## EXERCISE DETAILS
Go through the listing and copy each line with the string "aluminiowe".

## SUPPLIED MATERIAL
======

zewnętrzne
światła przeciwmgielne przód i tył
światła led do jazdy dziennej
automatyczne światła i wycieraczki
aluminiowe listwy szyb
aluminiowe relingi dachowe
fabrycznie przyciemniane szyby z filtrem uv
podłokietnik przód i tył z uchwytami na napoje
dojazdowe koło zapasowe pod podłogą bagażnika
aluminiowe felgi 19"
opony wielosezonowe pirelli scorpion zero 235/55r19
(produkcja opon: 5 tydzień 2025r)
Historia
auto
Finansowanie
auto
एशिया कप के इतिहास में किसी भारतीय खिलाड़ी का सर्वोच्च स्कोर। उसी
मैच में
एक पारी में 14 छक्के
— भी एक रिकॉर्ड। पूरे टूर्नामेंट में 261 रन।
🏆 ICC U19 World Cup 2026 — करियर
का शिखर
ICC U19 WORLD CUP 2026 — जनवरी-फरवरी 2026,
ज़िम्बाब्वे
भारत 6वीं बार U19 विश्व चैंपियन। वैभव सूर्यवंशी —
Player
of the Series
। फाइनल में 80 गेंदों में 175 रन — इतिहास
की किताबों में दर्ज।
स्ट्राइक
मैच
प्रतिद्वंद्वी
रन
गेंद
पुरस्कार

======

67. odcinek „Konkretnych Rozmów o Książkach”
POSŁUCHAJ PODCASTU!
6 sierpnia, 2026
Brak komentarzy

======

## ANSWER SECTION
aluminiowe listwy szyb
aluminiowe relingi dachowe
aluminiowe felgi 19"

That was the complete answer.